Low-fat, high-carbohydrate diets have been used successfully to prevent and treat coronary heart disease, although these diets have been shown to cause elevations in fasting plasma triglyceride concentrations. The present study investigated metabolic factors (glucose, insulin, body weight) associated with changes in plasma triglyceride concentrations in patients participating in a comprehensive, multidisciplinary program, which included the use of a very low-fat diet designed to regress atherosclerotic cardiovascular disease.METHODS:
Thirty-six patients were entered into the study and placed on a 10% fat diet. Body mass index and fasting plasma insulin, glucose, lipids, and apolipoproteins were assessed at entrance into and after 3 months of participation in the program. Statistical analysis (discriminant function analysis) was used to identify factors that predicted elevations in plasma triglyceride that occurred during therapy.RESULTS:
For the entire group, significant reductions in body weight (−2.4%), fasting glucose (−6%), total cholesterol (−8%), and low-density lipoprotein cholesterol (−11%) were observed, while insulin and triglycerides showed no significant changes.

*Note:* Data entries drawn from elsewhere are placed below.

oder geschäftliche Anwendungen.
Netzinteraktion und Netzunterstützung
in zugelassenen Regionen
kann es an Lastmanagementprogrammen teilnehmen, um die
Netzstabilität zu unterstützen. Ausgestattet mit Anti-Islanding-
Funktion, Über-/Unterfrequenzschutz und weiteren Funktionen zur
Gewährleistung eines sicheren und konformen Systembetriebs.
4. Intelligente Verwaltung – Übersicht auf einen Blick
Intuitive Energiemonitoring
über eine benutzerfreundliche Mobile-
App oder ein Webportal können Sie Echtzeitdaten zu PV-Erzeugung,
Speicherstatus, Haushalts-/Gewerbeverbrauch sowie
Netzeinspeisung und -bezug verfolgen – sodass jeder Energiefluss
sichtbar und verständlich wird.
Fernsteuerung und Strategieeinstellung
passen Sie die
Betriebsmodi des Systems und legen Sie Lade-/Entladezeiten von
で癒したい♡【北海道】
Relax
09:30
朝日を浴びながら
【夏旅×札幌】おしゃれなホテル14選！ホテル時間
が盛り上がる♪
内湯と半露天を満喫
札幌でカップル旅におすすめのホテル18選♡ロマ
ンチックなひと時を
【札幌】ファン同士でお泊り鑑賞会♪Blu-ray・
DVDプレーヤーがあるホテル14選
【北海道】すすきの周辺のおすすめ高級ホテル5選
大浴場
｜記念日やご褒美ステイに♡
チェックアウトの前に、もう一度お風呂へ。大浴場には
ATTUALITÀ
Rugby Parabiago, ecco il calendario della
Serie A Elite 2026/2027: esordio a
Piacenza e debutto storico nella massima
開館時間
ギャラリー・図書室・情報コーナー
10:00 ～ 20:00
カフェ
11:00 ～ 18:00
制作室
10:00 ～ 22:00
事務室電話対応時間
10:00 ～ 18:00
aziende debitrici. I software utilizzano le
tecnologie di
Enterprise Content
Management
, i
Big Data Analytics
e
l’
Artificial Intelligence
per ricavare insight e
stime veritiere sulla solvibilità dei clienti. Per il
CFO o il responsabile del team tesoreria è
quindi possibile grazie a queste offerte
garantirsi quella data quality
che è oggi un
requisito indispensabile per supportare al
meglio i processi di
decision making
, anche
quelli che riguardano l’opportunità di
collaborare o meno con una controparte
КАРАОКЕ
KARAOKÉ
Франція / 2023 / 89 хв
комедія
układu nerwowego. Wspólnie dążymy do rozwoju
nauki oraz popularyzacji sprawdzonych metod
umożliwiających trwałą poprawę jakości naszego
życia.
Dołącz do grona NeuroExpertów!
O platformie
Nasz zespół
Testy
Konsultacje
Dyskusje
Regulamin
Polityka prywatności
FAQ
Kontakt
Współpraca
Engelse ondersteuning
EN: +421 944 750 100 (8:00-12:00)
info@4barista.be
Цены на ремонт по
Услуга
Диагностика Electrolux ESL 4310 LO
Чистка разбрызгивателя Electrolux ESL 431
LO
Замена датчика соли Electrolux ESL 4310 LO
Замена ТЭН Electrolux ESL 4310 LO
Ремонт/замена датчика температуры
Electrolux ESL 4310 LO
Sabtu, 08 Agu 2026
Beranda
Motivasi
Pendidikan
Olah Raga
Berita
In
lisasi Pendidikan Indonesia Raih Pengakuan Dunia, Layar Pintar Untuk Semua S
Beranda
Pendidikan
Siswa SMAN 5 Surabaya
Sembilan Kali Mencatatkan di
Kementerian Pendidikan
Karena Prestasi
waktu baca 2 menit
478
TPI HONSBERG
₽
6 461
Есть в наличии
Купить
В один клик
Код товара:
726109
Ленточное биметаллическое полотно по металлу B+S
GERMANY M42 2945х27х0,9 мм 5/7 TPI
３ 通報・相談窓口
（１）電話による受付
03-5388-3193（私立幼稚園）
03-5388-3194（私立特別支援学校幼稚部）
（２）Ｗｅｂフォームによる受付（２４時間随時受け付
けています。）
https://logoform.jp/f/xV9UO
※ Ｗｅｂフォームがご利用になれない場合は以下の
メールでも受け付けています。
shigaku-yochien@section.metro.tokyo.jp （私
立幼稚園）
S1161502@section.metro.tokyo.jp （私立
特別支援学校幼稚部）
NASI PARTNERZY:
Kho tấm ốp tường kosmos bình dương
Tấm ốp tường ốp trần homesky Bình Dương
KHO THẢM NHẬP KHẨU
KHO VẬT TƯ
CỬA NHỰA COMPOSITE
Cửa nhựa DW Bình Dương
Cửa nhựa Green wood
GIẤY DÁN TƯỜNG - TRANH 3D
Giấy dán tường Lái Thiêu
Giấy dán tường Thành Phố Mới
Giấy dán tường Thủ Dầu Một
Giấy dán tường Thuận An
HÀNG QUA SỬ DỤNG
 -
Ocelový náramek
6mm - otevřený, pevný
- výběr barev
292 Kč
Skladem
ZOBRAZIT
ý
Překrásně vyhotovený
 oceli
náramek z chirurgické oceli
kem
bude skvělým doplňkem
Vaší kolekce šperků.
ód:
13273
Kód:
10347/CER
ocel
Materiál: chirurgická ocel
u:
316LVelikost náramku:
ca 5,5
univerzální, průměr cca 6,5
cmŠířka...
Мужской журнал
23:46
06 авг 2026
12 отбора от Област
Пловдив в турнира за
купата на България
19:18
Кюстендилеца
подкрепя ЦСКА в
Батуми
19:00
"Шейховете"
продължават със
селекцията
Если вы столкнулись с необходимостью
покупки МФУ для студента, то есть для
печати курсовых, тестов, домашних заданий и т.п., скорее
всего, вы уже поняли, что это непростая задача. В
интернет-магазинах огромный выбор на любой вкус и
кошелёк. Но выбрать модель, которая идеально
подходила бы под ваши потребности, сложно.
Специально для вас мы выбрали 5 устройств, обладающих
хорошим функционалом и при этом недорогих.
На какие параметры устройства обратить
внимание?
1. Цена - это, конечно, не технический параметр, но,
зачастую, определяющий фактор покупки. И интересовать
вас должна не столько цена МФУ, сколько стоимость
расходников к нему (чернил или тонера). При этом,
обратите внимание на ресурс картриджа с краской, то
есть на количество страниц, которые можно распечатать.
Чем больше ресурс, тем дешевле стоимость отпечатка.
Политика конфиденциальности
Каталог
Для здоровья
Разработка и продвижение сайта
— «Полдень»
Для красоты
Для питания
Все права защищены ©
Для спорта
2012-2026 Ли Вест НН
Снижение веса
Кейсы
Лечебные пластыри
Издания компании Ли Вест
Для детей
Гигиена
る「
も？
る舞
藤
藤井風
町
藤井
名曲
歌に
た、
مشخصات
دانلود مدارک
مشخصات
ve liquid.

Twenty-one of the patients experienced an increase in fasting triglyceride concentration of 10% or greater.CONCLUSIONS:
Three variables (baseline body mass index and fasting triglyceride and insulin concentrations) accurately classified 90% of those who would experience a ≥ 10% elevation in triglycerides (P = 0.0002) and 67% of those who experienced no change. The present analysis provides a practical algorithm for clinicians to predict which patients will experience significant elevations in plasma triglyceride concentration when undergoing risk factor reduction that includes the consumption of a very low-fat, high-carbohydrate diet.